RGV FC Toros came to my church for lunch prepared by some of the members of my congregation. We had a great time. I got to talk to some of them and got to know them better since they have new players. It also helped them see what I do.Isidro Piña, chaplain Rio Grande Valley Toros FC
For a club like RGV Toros FC, few athletes will ever call McAllen, TX home. Occasionally, an athlete might come out of the community in working toward ‘making it,’ but in general RGV will be a stop over — with coaches and athletes here for a while on their way to another team or another place. It can be here, though, that a chaplain and a church and a community can have a profound impact on a young person’s life. I still remember Isidro’s first impression when he met the players for the first time,
I walked in and thought, ‘Where are the players? These are all kids…’Isidro Piña, on his first time meeting the team
Much of the work at the USL level involves looking after simple basic needs — a meal, housing, an ESL (English as Second Language) class, a ride home from the airport or hospital, a phone call to family letting them know their son is ok after surgery. And, as pastor of a local church, the opportunity as chaplain serving the team means an opportunity to mobilize the church to serve and support, as well.
We have plans of having a Bible study. Some players asked for cooking classes. Others asked for an opportunity to work with low-income children. This is a good start. Our cook said he’s willing to host a cooking class. One of the players wants to do an English Bible study and I will lead the Spanish one. These are plans. Let’s pray they come to passIsidro Piña, on what the future with RGV may hold
When you support Soccer Chaplains United — you enable us to serve the young people and the coaches and the support staff around them. Your financial and prayer support allows us to serve — a basic need of giving a meal or a deeper need of helping to provide spiritual food.
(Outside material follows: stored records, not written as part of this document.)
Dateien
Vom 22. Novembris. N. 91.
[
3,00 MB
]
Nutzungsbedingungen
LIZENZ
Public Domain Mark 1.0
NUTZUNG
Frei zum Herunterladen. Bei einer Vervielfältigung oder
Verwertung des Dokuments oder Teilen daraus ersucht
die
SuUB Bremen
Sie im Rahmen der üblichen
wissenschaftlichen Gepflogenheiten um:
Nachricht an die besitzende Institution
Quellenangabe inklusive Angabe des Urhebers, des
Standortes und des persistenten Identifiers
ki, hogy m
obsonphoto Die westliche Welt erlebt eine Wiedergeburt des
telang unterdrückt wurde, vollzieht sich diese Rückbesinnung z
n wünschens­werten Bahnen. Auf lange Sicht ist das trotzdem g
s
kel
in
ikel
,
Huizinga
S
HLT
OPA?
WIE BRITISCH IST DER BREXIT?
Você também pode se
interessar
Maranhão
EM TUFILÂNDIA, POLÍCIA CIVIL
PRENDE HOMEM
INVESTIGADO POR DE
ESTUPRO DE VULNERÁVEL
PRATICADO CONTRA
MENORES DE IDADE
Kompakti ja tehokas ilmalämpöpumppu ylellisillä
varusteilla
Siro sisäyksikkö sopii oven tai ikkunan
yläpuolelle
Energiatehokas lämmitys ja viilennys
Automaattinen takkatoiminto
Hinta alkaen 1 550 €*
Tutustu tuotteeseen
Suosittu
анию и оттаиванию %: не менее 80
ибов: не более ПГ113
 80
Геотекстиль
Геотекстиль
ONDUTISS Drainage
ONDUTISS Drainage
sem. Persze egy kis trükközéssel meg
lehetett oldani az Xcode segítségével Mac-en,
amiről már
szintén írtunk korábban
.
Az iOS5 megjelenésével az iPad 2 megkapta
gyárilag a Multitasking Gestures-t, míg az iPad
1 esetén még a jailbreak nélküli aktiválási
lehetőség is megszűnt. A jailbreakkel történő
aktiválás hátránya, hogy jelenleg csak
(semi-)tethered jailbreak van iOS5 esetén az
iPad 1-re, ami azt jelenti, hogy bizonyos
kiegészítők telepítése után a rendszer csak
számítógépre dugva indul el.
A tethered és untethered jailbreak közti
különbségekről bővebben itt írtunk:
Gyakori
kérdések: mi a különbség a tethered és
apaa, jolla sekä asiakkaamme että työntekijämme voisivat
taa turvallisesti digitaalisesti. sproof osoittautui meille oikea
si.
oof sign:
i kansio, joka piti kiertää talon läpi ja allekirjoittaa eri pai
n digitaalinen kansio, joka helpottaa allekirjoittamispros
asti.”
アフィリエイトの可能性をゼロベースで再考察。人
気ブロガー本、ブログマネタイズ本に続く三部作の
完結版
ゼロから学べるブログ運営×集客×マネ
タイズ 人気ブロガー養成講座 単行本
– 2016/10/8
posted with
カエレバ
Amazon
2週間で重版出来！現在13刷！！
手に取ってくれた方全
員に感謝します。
Soccer Chaplains United is non-profit, 501(c)3 and depends upon the financial support of our partners to carry out our work of developing chaplaincy, counseling, and community service across all levels of soccer. Please consider making a contribution today to help us continue growing our work. Click the PushPay logo below or text soccerchaplains to 77977 to make a secure electronic donation. You can also mail a donation to Soccer Chaplains United, PO Box 102081 Denver, CO 80250.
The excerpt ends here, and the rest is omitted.